Pope Francis met with a delegation from the Italian coast guard on Feb. 17, two days after a massive rescue operation pulled more than 2,000 people from the Mediterranean Sea. That effort followed another tragic loss of life earlier in the month, as more than 300 migrants trying to reach Europe from North Africa were lost in rough winter seas. The pope has consistently brought international attention to the plight of migrants seeking to escape conflict and poverty, and he has appealed for a more merciful response from European states rushing to close their borders to these desperate men, women and children.

Remarkably, some European leaders believe that maintaining a state of readiness to rescue migrants only encourages more escape attempts from North Africa on unseaworthy vessels. The migrants who died in early February, for instance, tried to make their crossing on overloaded rubber dinghies that were soon awash and sinking. This “policy” of indifference only piles cruelty upon cruelty. The Mediterranean’s migrants will not be deterred by the threat of a watery demise, since it is the near certainty of death they are already fleeing in Syria, Iraq and elsewhere.
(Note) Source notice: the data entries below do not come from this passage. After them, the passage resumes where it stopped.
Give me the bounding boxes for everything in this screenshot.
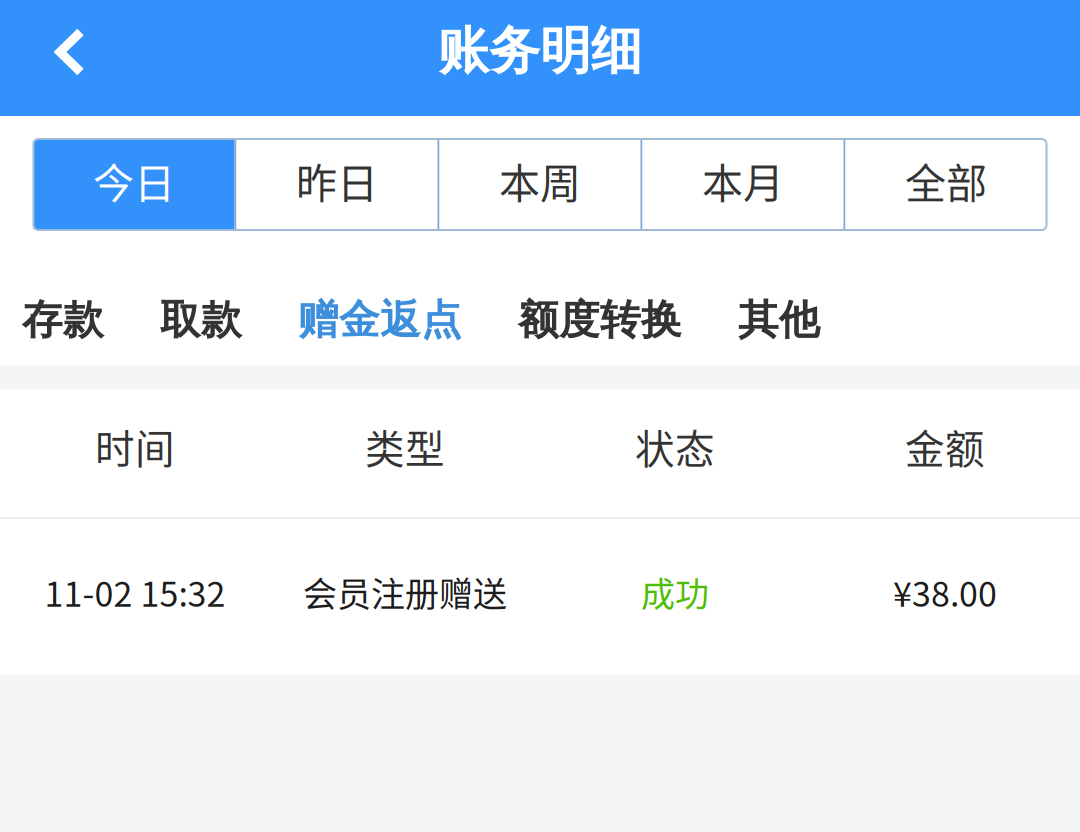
staticText: 会员注册赠送 — [303, 567, 507, 617]
button[interactable]: 昨日 — [236, 140, 438, 229]
staticText: 状态 — [635, 418, 715, 475]
staticText: 全部 — [905, 151, 987, 210]
button[interactable]: 本周 — [440, 140, 640, 229]
button[interactable]: 其他 — [738, 292, 820, 348]
staticText: 取款 — [160, 294, 242, 346]
staticText: 本月 — [702, 151, 784, 210]
button[interactable]: 额度转换 — [518, 292, 682, 348]
staticText: 金额 — [905, 418, 985, 475]
staticText: 成功 — [641, 567, 709, 617]
button[interactable]: Back — [0, 0, 126, 116]
button[interactable]: 11-02 15:32 — [0, 519, 1080, 675]
staticText: 其他 — [738, 294, 820, 346]
staticText: 存款 — [22, 294, 104, 346]
staticText: 今日 — [93, 151, 175, 210]
staticText: 额度转换 — [518, 294, 682, 346]
staticText: 11-02 15:32 — [44, 567, 226, 617]
staticText: 赠金返点 — [298, 294, 462, 346]
button[interactable]: 赠金返点 — [298, 292, 462, 348]
button[interactable]: 本月 — [642, 140, 844, 229]
button[interactable]: 今日 — [34, 140, 234, 229]
staticText: 本周 — [499, 151, 581, 210]
button[interactable]: 全部 — [846, 140, 1046, 229]
button[interactable]: 取款 — [160, 292, 242, 348]
staticText: 时间 — [95, 418, 175, 475]
staticText: 账务明细 — [438, 19, 642, 83]
staticText: 昨日 — [296, 151, 378, 210]
button[interactable]: 存款 — [22, 292, 104, 348]
staticText: 类型 — [365, 418, 445, 475]
staticText: ¥38.00 — [893, 567, 997, 617]
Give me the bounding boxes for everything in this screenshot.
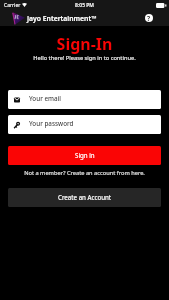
- staticText: 8:05 PM: [0, 2, 169, 9]
- staticText: Carrier: [4, 2, 21, 9]
- button[interactable]: Your email: [14, 90, 155, 109]
- staticText: Sign in: [75, 151, 95, 159]
- staticText: Your password: [29, 119, 74, 128]
- button[interactable]: Sign in: [8, 146, 161, 165]
- staticText: Your email: [29, 94, 62, 103]
- button[interactable]: Create an Account: [8, 188, 161, 207]
- button[interactable]: Not a member? Create an account from her…: [0, 169, 169, 177]
- button[interactable]: Your password: [14, 115, 155, 134]
- staticText: ?: [147, 14, 151, 22]
- staticText: Sign-In: [0, 33, 169, 55]
- staticText: Jayo Entertainment™: [27, 14, 97, 23]
- staticText: Create an Account: [58, 193, 112, 201]
- button[interactable]: Help: [145, 14, 153, 22]
- staticText: Hello there! Please sign in to continue.: [0, 54, 169, 62]
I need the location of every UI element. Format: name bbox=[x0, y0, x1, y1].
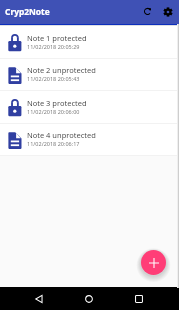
staticText: 11/02/2018 20:05:43 bbox=[27, 75, 80, 82]
button[interactable]: Note 4 unprotected bbox=[0, 123, 179, 156]
button[interactable]: Recents bbox=[127, 287, 150, 310]
button[interactable]: Note 3 protected bbox=[0, 91, 179, 124]
button[interactable]: Settings bbox=[159, 3, 176, 20]
staticText: Note 2 unprotected bbox=[27, 65, 96, 75]
staticText: Note 1 protected bbox=[27, 33, 87, 43]
staticText: 11/02/2018 20:06:00 bbox=[27, 108, 80, 115]
staticText: 11/02/2018 20:05:29 bbox=[27, 43, 80, 50]
staticText: 11/02/2018 20:06:17 bbox=[27, 140, 80, 147]
button[interactable]: Note 2 unprotected bbox=[0, 58, 179, 91]
staticText: Cryp2Note bbox=[5, 6, 50, 17]
staticText: Note 4 unprotected bbox=[27, 130, 96, 140]
button[interactable]: Add note bbox=[141, 250, 166, 275]
button[interactable]: Note 1 protected bbox=[0, 26, 179, 59]
button[interactable]: Home bbox=[77, 287, 100, 310]
button[interactable]: Refresh bbox=[139, 3, 156, 20]
staticText: Note 3 protected bbox=[27, 98, 87, 108]
button[interactable]: Back bbox=[27, 287, 50, 310]
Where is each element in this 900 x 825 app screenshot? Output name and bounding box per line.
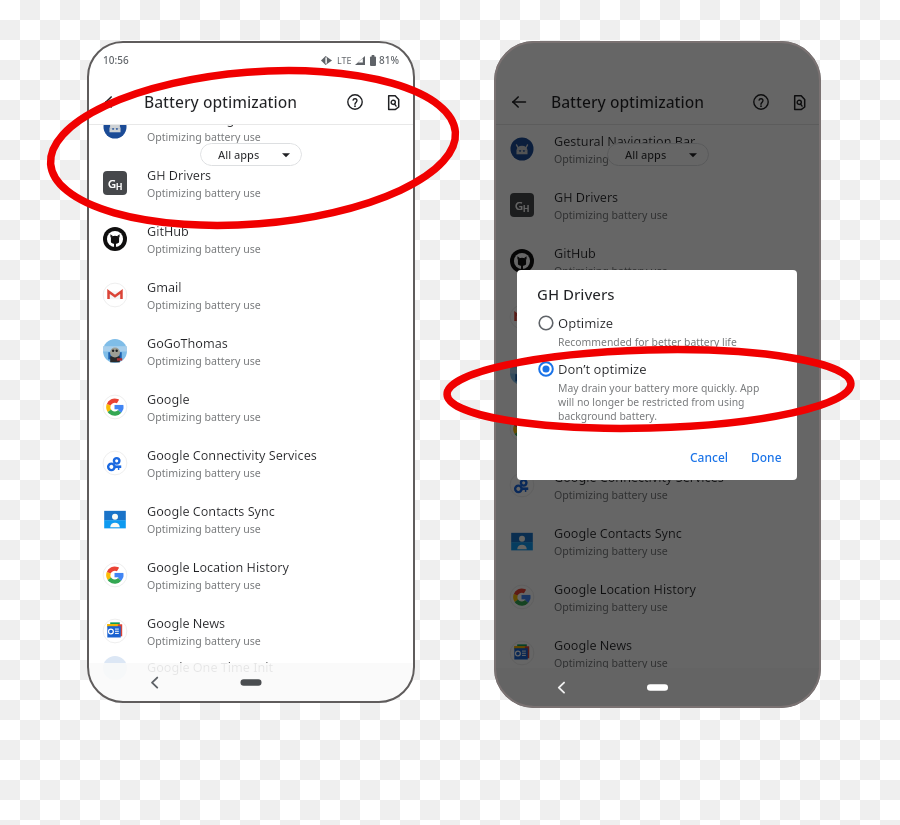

Last November, a cash-strapped Italian government terminated Mare Nostrum, a joint military and humanitarian operation that had saved thousands of lives. It was replaced by the coast-hugging Operation Triton, a European Union effort that has proved fatally inadequate. Border control officials and advocates for migrants warn that 2015 will see a record number of attempts to cross the Mediterranean. The European Union must build up operational capacity to respond and re-evaluate its current policies on migration and asylum so that this perilous crossing no longer appears as the only rational option for people simply seeking to save their lives.

Mass Rape in Darfur

On Feb. 11, the international organization Human Rights Watch released a 48-page report documenting rape committed systematically by the Sudanese army. The attacks, which began on the night of Oct. 30 and lasted over 30 hours, occurred in the town of Tabit in North Darfur. According to witnesses, soldiers went from house to house looking for rebel soldiers; many of the rapes were ordered because the women were believed to be supporters of these soldiers. While the Sudanese government has denied these allegations, H.R.W. has stated that it has “27 first-hand accounts of rape…and credible information about an additional 194 incidents of rape.”

In addition to denying these allegations, the Sudanese government has prevented the African Union–United Nations Hybrid Operation in Darfur, a peacekeeping mission established in 2007 to help combat the crisis in the region, from investigating these attacks. H.R.W. has now called upon the United Nations to get involved. The report emphasizes the need for “concrete steps to protect civilians in Darfur from further abuse” and to “ensure access to medical care for victims.” It also demands that “those responsible for crimes in violation of international law [be] brought to justice.” Western nations, including the United States, should take heed and encourage U.N. involvement. While our media attention is focused on today’s atrocities, we must not forget about these victims.